He was back in his place without conscious movement. His pulses were quivering, the passion singing in his blood, the joy of her faint caress living proudly in his memory. It had been the moment of his life, and yet even now he felt sick at heart with fears, with the torment of her passiveness. She had lain there in his arms, he had felt the thrill of her body, some quaint inspiration had told him that she had sought for joy in that moment and had not wholly failed. Yet his anxiety was tumultuous, overwhelming. Then she spoke, and his heart leaped again. Her voice was more natural. It was not a voice which he had ever heard before.
“Give me a cigarette, please—and I want to go back.”
He leaned over her again, struck a match with trembling fingers and gave her the cigarette. She smiled at him very faintly.
“Please go back now,” she begged. “Smoke yourself, take me home slowly and say nothing.”

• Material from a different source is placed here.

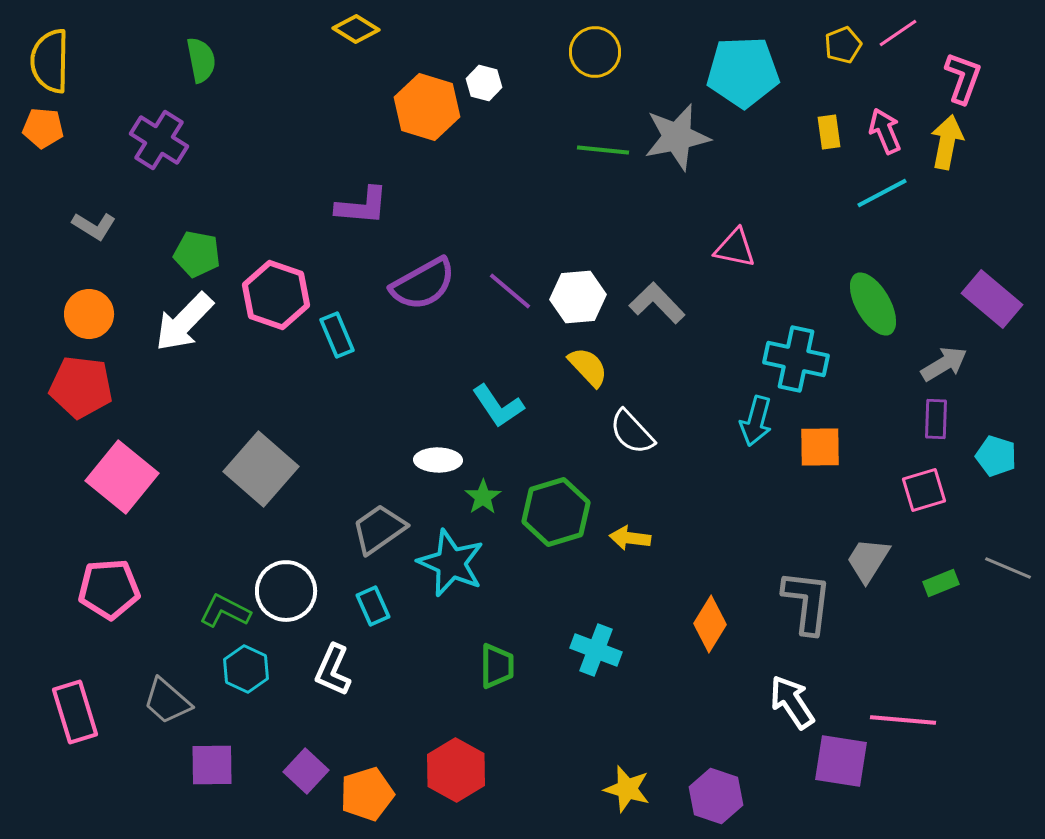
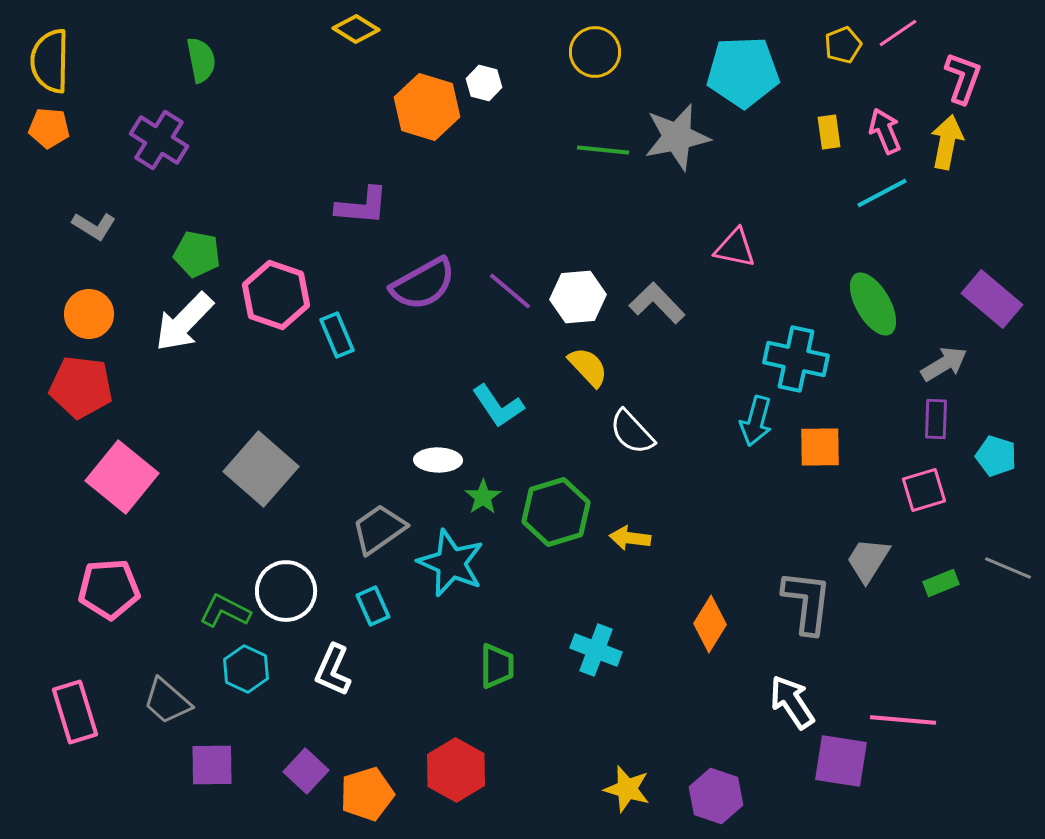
orange pentagon at (43, 128): moved 6 px right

He obeyed, but his knees were shaking when he stood up. Slowly, a foot at a time, they passed from the mesh of the lilies out into the broad stream. Almost as they did so, the yellow rim of the moon came up over the low hills. As they turned into their own stream, the light was strong enough for him to see her face. She lay there like a ghost, her eyes half closed, the only touch of colour in the shining strands of her beautiful hair. She roused herself a little as they swung around. He paused, leaning upon the pole.
“You are not angry?” he asked.
“No, I am not angry,” she answered. “Why should I be? But I cannot talk to you about it tonight.”
They glided to the edge of the landing-stage. A servant appeared and secured the punt.
“Is Sir Timothy back yet?” Margaret enquired.
“Not yet, madam.”
She turned to Francis.
“Please go and have a whisky and soda in the smoking-room,” she said, pointing to the open French windows. “I am going to my favourite seat. You will find me just across the bridge there.”
He hesitated, filled with a passionate disinclination to leave her side even for a moment. She seemed to understand but she pointed once more to the room.
“I should like very much,” she added, “to be alone for five minutes. If you will come and find me then—please!”
Francis stepped through the French windows into the smoking-room, where all the paraphernalia for satisfying thirst were set out upon the sideboard. He helped himself to whisky and soda and drank it absently, with his eyes fixed upon the clock. In five minutes he stepped once more back into the gardens, soft and brilliant now in the moonlight. As he did so, he heard the click of the gate in the wall, and footsteps. His host, with Lady Cynthia upon his arm, came into sight and crossed the lawn towards him. Francis, filled though his mind was with other thoughts, paused for a moment and glanced towards them curiously. Lady Cynthia seemed for a moment to have lost all her weariness. Her eyes were very bright, she walked with a new spring in her movements. Even her voice, as she addressed Francis, seemed altered.